Und so erfahren wir im Nachruf des Tagesspiegels nicht nur, dass Erna Müller häufig Auseinandersetzungen mit ihren nachts lärmenden Nachbarn, aber trotz allergischer Reaktionen Freude an ihrer Angorakatze hatte. Bei der Beerdigung ihres einige Jahre vor ihr verstorbenen Ehemannes erfuhr sie zufällig von der Existenz seiner frühren Geliebten, da es sich diese nicht nehmen ließ, einen üppigen Kranz zu schicken. Mittags aß sie immer am liebsten Schlemmerfilet á la Bordelaise und hatte sehr gepflegte Fingernägel. Ein Kind war in ihren Lebensplänen nicht vorgesehen, dafür aber regelmäßige Fahrradtouren in der Eifel.

Und das soll nun alles gewesen sein?

Todesanzeigen

Todesanzeigen in der Süddeutschen Zeitung

Für mein Leben gern lese ich die Todesanzeigen in der Süddeutschen Zeitung. Der Lokalteil dieser Zeitung interssiert mich darüber hinaus nicht, schließlich habe ich weder in München gelebt noch kenne ich jemanden, der in der bayerischen Landeshauptstadt das Zeitliche segnen könnte. Das Beste an den Traueranzeigen sind die Bekanntmachungen der Friedhofsverwaltung. Hier wird genau bezeichnet, wer wann und wo beigesetzt wird; aber nicht nur das:  auch der Beruf der Verblichenen wird hier exakt angegeben. So weiß ich, dass die Menschen in München Tätigkeiten wie „Bundesbahnbeamter“, „Näherin“, „Hafner/Ofensetzer“, „Buchbinder“, „Maschinenstrickerin“ oder gar „Zolldeklarant“ nachgingen.
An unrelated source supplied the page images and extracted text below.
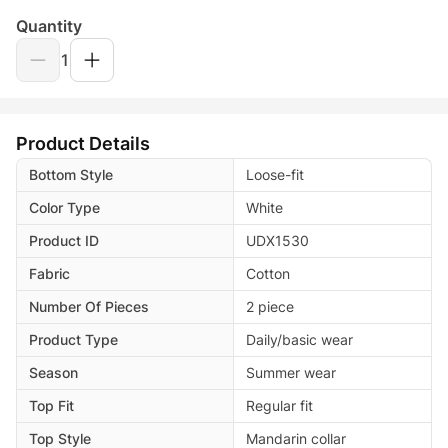
Quantity
1
Product Details
Bottom Style
Loose-fit
Color Type
White
Product ID
UDX1530
Fabric
Cotton
Number Of Pieces
2 piece
Product Type
Daily/basic wear
Season
Summer wear
Top Fit
Regular fit
Top Style
Mandarin collar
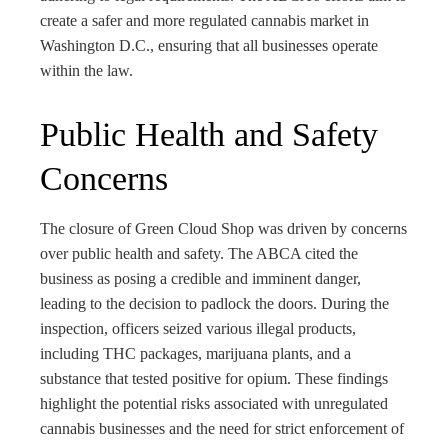
create a safer and more regulated cannabis market in
Washington D.C., ensuring that all businesses operate
within the law.
Public Health and Safety
Concerns
The closure of Green Cloud Shop was driven by concerns
over public health and safety. The ABCA cited the
business as posing a credible and imminent danger,
leading to the decision to padlock the doors. During the
inspection, officers seized various illegal products,
including THC packages, marijuana plants, and a
substance that tested positive for opium. These findings
highlight the potential risks associated with unregulated
cannabis businesses and the need for strict enforcement of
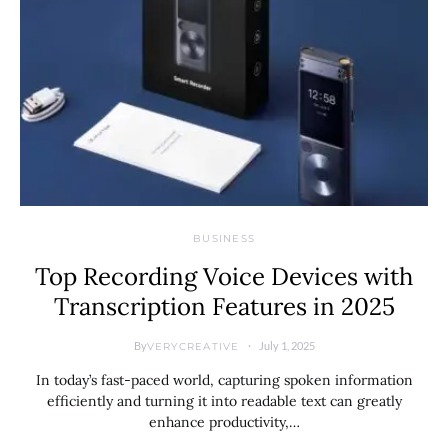
BUSINESS
Top Recording Voice Devices with
Transcription Features in 2025
By
July 1, 2025
VERYCREATIVE
In today’s fast-paced world, capturing spoken information
efficiently and turning it into readable text can greatly
enhance productivity,…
Allesamt Berufsbilder aus einer längst vergangenen Zeit, wie sie von den „Blättern zur Berufskunde“, die früher das Arbeitsamt, als es noch nicht Bundesagentur für Arbeit hieß, nicht hätte schöner ersonnen werden können. Noch nie ist ein „Facility Manager“, ein „Human Resources Developer“ oder ein „Social Media Consultant“ dahingeschieden. Nicht, dass diese Berufe unsterblich machten – aber bis diejenigen, die diese Berufe ausüben, an der Reihe sind, wird es wohl keine auf Papier gedruckten Todesanzeigen mehr geben.

Kuriose Todesanzeigen

Todesanzeige

Nach einigen Tagen der Qual habe ich bereits nach einer griffigen Formulierung für meine eigene Anzeige gesucht. Zum Glück bin ich dem Sensenmann noch einmal entkommen und mit mir geht es wieder bergauf. Falls Ihr Euch für den Ernstfall rechtzeitig ein paar Anregungen holen möchtet, empfehle ich die großartige Todesanzeigensammlung von Christian Sprang, der seit vielen Jahren Kuriositäten aus diesem Bereich sammelt und diese bereits seit 2003 im Internet veröffentlicht. Und wer es lieber geschmackvoll mag, der ist hier sicher an der richtigen Adresse.